🤖 AI Summary
Soft Actor-Critic (SAC) suffers from inefficient exploration and sample redundancy in sparse-reward continuous control tasks. To address this, we propose KEA (Keeping Exploration Alive), a dual-agent cooperative exploration framework. KEA introduces a co-behavioral agent and a state-dependent dynamic policy switching mechanism that harmonizes SAC’s intrinsic stochastic policy with intrinsic-curiosity-driven novelty exploration: in high-novelty regions, it preserves policy stochasticity to prevent exploration collapse; in low-novelty regions, it converges toward the optimal policy. This design achieves, for the first time, efficient compatibility between SAC and novelty-based exploration. Evaluated on the DeepMind Control Suite sparse-reward benchmark, KEA significantly accelerates learning convergence and enhances robustness, outperforming existing state-of-the-art methods.
📝 Abstract
Soft Actor-Critic (SAC) has achieved notable success in continuous control tasks but struggles in sparse reward settings, where infrequent rewards make efficient exploration challenging. While novelty-based exploration methods address this issue by encouraging the agent to explore novel states, they are not trivial to apply to SAC. In particular, managing the interaction between novelty-based exploration and SAC's stochastic policy can lead to inefficient exploration and redundant sample collection.
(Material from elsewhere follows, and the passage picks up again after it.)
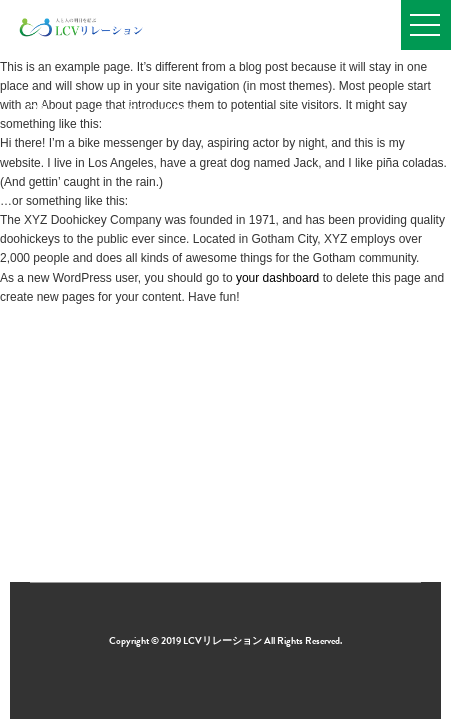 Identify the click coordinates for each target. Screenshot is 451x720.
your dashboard (277, 278) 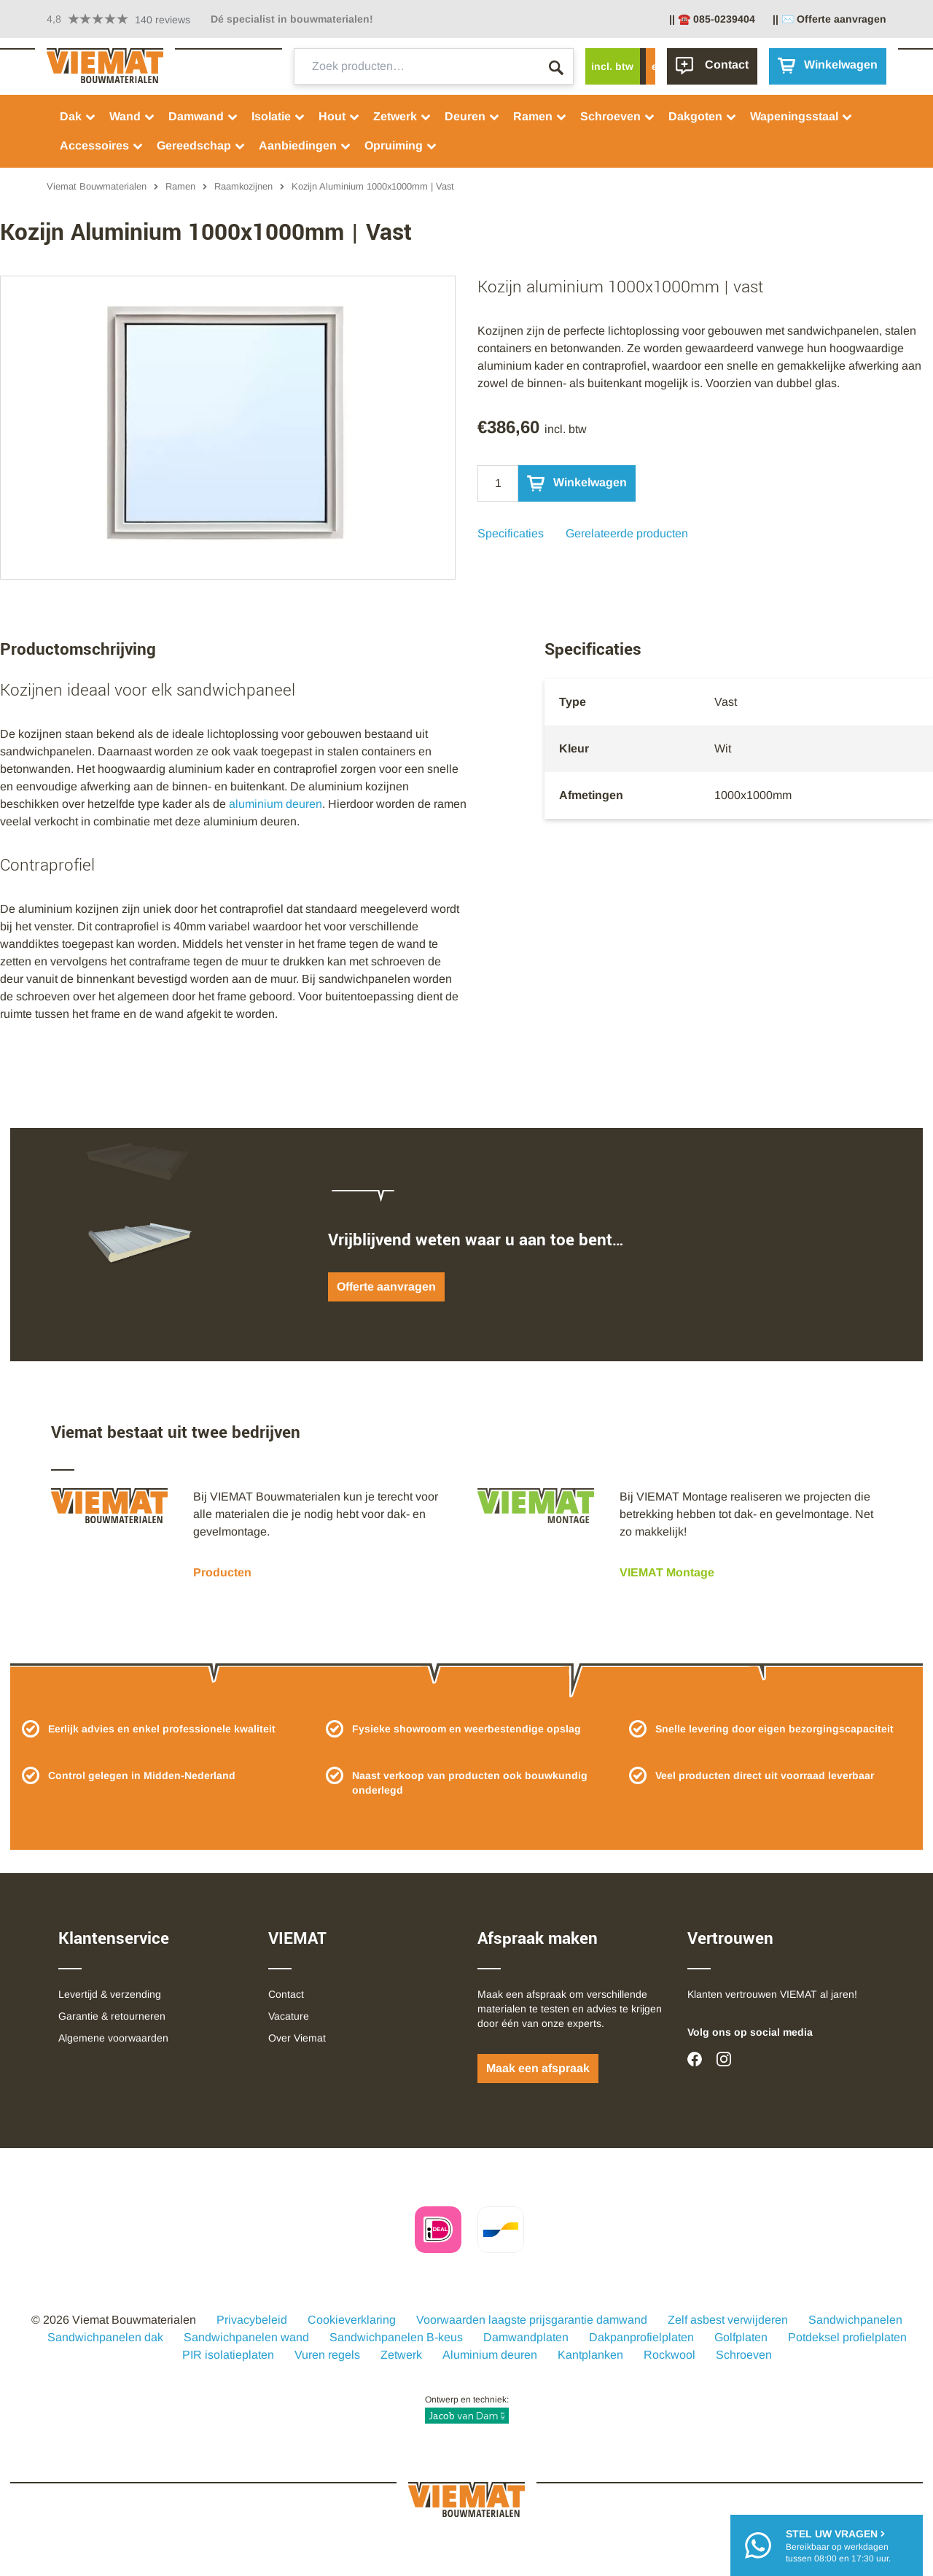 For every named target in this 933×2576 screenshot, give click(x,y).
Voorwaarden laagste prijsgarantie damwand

In this paper, we propose KEA (Keeping Exploration Alive) which tackles the inefficiencies in balancing exploration strategies when combining SAC with novelty-based exploration. KEA introduces an additional co-behavior agent that works alongside SAC and a switching mechanism to facilitate proactive coordination between exploration strategies from novelty-based exploration and stochastic policy. This coordination allows the agent to maintain stochasticity in high-novelty regions, enhancing exploration efficiency and reducing repeated sample collection. We first analyze this potential issue in a 2D navigation task and then evaluate KEA on sparse reward control tasks from the DeepMind Control Suite. Compared to state-of-the-art novelty-based exploration baselines, our experiments show that KEA significantly improves learning efficiency and robustness in sparse reward setups.